There was an acknowledgement, however, that bailing out the hopeless, foolish and unscrupulous is a game for mugs.
There has been little recognition of this by US authorities. Stung from the fallout from the Lehman Brothers collapse in 2008, US Treasury Secretary Janet Yellen, regulators at the Fed and the Federal Deposit Insurance Corporation have behaved like deer caught in the headlights.
Raising the deposit insurance ceiling from $250,000 (£200,000) and applying it to business deposits is an invite to reckless lending. The rule after 2008 was no bank should be ‘too big to fail’.
The new standard is that even medium-sized banks should not be allowed to fail. One understands why authorities seek to hold the system together.
Uninsured deposits at US banks tripled to $7.7trillion (£6.1trillion) between 2009 and 2022.
Social media and online banking have made the edifice more vulnerable to speculative attacks. British and Continental banks have sought to push back at onerous capital and liquidity requirements which have hurt competitiveness.
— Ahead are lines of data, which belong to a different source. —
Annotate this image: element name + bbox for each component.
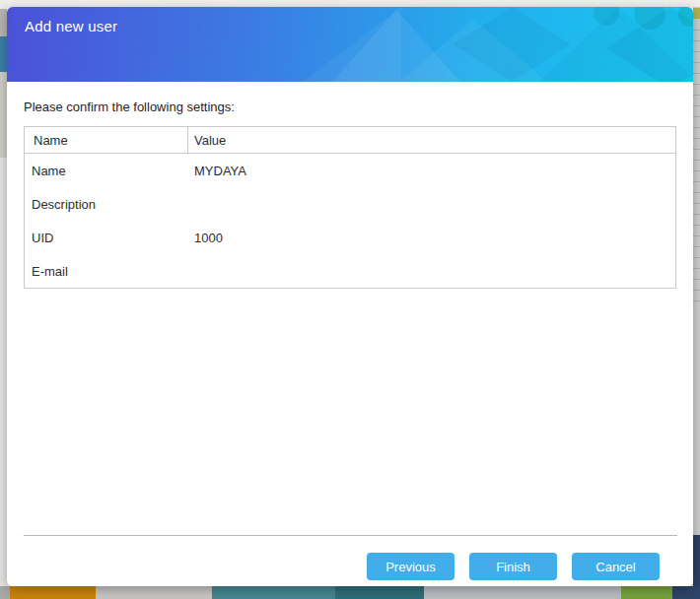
settings-table: Name Value Name MYDAYA Description UID 1… (24, 126, 676, 289)
previous-button[interactable]: Previous (367, 553, 455, 580)
finish-button[interactable]: Finish (469, 553, 557, 580)
background-scrollbar (693, 7, 700, 587)
value-cell: MYDAYA (188, 154, 675, 187)
value-cell (188, 187, 675, 221)
name-cell: Name (25, 154, 188, 187)
table-row: Name MYDAYA (25, 154, 675, 187)
background-fragment (0, 586, 10, 599)
table-header-row: Name Value (25, 127, 675, 154)
background-fragment (693, 535, 700, 587)
confirm-prompt: Please confirm the following settings: (24, 100, 235, 114)
background-fragment (96, 586, 212, 599)
background-fragment (212, 586, 335, 599)
name-cell: UID (25, 221, 188, 254)
background-fragment (335, 586, 424, 599)
background-fragment (10, 586, 96, 599)
table-row: Description (25, 187, 675, 221)
background-fragment (0, 36, 7, 72)
footer-buttons: Previous Finish Cancel (367, 553, 660, 580)
add-new-user-dialog: Add new user Please confirm the followin… (7, 7, 693, 586)
background-fragment (0, 72, 7, 158)
background-fragment (693, 8, 700, 19)
value-cell (188, 254, 675, 288)
background-fragment (0, 158, 7, 587)
dialog-header: Add new user (7, 7, 693, 82)
cancel-button[interactable]: Cancel (572, 553, 660, 580)
background-fragment (0, 0, 7, 9)
footer-separator (24, 535, 677, 536)
value-cell: 1000 (188, 221, 675, 254)
screen: Add new user Please confirm the followin… (0, 0, 700, 599)
column-header-name: Name (25, 127, 188, 153)
background-fragment (0, 9, 7, 36)
background-fragment (621, 586, 672, 599)
dialog-footer: Previous Finish Cancel (7, 7, 693, 586)
background-fragment (672, 586, 700, 599)
dialog-title: Add new user (25, 18, 117, 34)
table-row: E-mail (25, 254, 675, 288)
name-cell: Description (25, 187, 188, 221)
name-cell: E-mail (25, 254, 188, 288)
background-fragment (693, 20, 700, 305)
background-bottom-edge (0, 586, 700, 599)
column-header-value: Value (188, 127, 675, 153)
background-fragment (424, 586, 621, 599)
background-left-edge (0, 0, 7, 599)
table-row: UID 1000 (25, 221, 675, 254)
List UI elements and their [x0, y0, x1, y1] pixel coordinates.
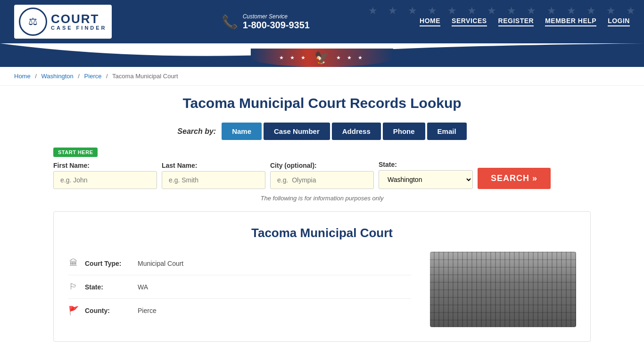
breadcrumb-washington[interactable]: Washington: [41, 73, 74, 80]
phone-icon: 📞: [222, 14, 238, 30]
search-tabs: Search by: Name Case Number Address Phon…: [53, 123, 591, 140]
state-field: State: AlabamaAlaskaArizonaArkansasCalif…: [379, 161, 473, 189]
breadcrumb-pierce[interactable]: Pierce: [84, 73, 102, 80]
tab-phone[interactable]: Phone: [383, 123, 425, 140]
state-label-row: State:: [85, 283, 132, 291]
table-row: 🏳 State: WA: [68, 275, 411, 299]
start-here-badge: START HERE: [53, 148, 591, 161]
tab-case-number[interactable]: Case Number: [264, 123, 330, 140]
scale-icon: ⚖: [28, 16, 38, 28]
main-nav: HOME SERVICES REGISTER MEMBER HELP LOGIN: [420, 17, 630, 26]
stars-left: ★ ★ ★: [279, 55, 308, 61]
court-type-icon: 🏛: [68, 258, 79, 268]
logo-case-finder-label: CASE FINDER: [51, 25, 107, 31]
logo-icon: ⚖: [19, 8, 47, 36]
first-name-label: First Name:: [53, 162, 157, 169]
court-info-card: Tacoma Municipal Court 🏛 Court Type: Mun…: [53, 211, 591, 342]
state-label: State:: [379, 161, 473, 168]
county-value: Pierce: [138, 307, 157, 314]
table-row: 🚩 County: Pierce: [68, 299, 411, 322]
last-name-label: Last Name:: [162, 162, 265, 169]
state-value: WA: [138, 283, 148, 291]
logo-area: ⚖ COURT CASE FINDER: [14, 5, 112, 39]
tab-address[interactable]: Address: [332, 123, 381, 140]
tab-email[interactable]: Email: [427, 123, 467, 140]
page-title: Tacoma Municipal Court Records Lookup: [53, 95, 591, 111]
nav-register[interactable]: REGISTER: [498, 17, 534, 26]
county-icon: 🚩: [68, 305, 79, 316]
eagle-banner: ★ ★ ★ 🦅 ★ ★ ★: [251, 49, 393, 67]
customer-service: 📞 Customer Service 1-800-309-9351: [222, 13, 310, 31]
logo-box: ⚖ COURT CASE FINDER: [14, 5, 112, 39]
court-info-table: 🏛 Court Type: Municipal Court 🏳 State: W…: [68, 252, 411, 327]
tab-name[interactable]: Name: [222, 123, 262, 140]
main-content: Tacoma Municipal Court Records Lookup Se…: [39, 86, 605, 351]
cs-label: Customer Service: [243, 13, 310, 20]
nav-login[interactable]: LOGIN: [608, 17, 630, 26]
first-name-field: First Name:: [53, 162, 157, 189]
nav-member-help[interactable]: MEMBER HELP: [545, 17, 596, 26]
nav-home[interactable]: HOME: [420, 17, 440, 26]
court-type-value: Municipal Court: [138, 260, 183, 267]
nav-services[interactable]: SERVICES: [452, 17, 487, 26]
court-details: 🏛 Court Type: Municipal Court 🏳 State: W…: [68, 252, 576, 327]
breadcrumb-home[interactable]: Home: [14, 73, 31, 80]
logo-court-label: COURT: [51, 13, 107, 25]
search-form: First Name: Last Name: City (optional): …: [53, 161, 591, 189]
breadcrumb-current: Tacoma Municipal Court: [112, 73, 178, 80]
county-label: County:: [85, 307, 132, 314]
court-type-label: Court Type:: [85, 260, 132, 267]
first-name-input[interactable]: [53, 171, 157, 189]
state-icon: 🏳: [68, 282, 79, 292]
eagle-icon: 🦅: [314, 50, 330, 65]
search-by-label: Search by:: [177, 127, 216, 136]
last-name-field: Last Name:: [162, 162, 265, 189]
logo-text: COURT CASE FINDER: [51, 13, 107, 31]
cs-phone: 1-800-309-9351: [243, 20, 310, 31]
city-input[interactable]: [270, 171, 374, 189]
last-name-input[interactable]: [162, 171, 265, 189]
info-note: The following is for information purpose…: [53, 195, 591, 202]
city-label: City (optional):: [270, 162, 374, 169]
court-image: [430, 252, 576, 327]
stars-right: ★ ★ ★: [336, 55, 365, 61]
breadcrumb: Home / Washington / Pierce / Tacoma Muni…: [0, 67, 644, 86]
cs-info: Customer Service 1-800-309-9351: [243, 13, 310, 31]
city-field: City (optional):: [270, 162, 374, 189]
site-header: ⚖ COURT CASE FINDER 📞 Customer Service 1…: [0, 0, 644, 43]
state-select[interactable]: AlabamaAlaskaArizonaArkansasCaliforniaCo…: [379, 170, 473, 189]
search-button[interactable]: SEARCH »: [478, 168, 551, 189]
table-row: 🏛 Court Type: Municipal Court: [68, 252, 411, 275]
court-card-title: Tacoma Municipal Court: [68, 226, 576, 240]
It is not yet clear, particularly in the eurozone, that banks are entirely safe. Yet they may be better prepared than their American counterparts to withstand the storm.
Revving up
Britain ought to be the home of sports and supercars with its innovative technology created in the Formula One motor racing hub around Silverstone.
In spite of the marketing pizzazz derived from James Bond, and the inspiration of executive chairman Lawrence Stroll, Aston Martin struggles in the sports car stakes.
Latest figures from the UK carmaker offer minimal encouragement.
There is strong demand for its sports utility vehicle DBX, and it has lifted its average sale price to £180,000.
Operating in a space dominated by Porsche and Ferrari, at a time when the industry is orientating towards advanced hybrid and electric models, is expensive.
Aston’s pre-tax losses narrowed in the first quarter to £74.2million but capital spending on a new sports model and EVs meant a jump in negative cash flows to £118million.
In contrast, Porsche appears unaffected by the squeeze across the globe, with first- quarter profits of £1.6billion. China accounted for a quarter of the 80,767 vehicles sold.
Luxury cars look inured to the second Cold War.
Hot air
Hard to hide the schadenfreude at seeing veteran corporate disrupter Carl Icahn being targeted by Hindenburg Research.
The short-seller alleges that quoted Icahn Enterprises holds private assets on its books at inflated values.
It claims that Icahn uses money from new investors to pay excessive dividends to longer-standing investors. Sounds familiar.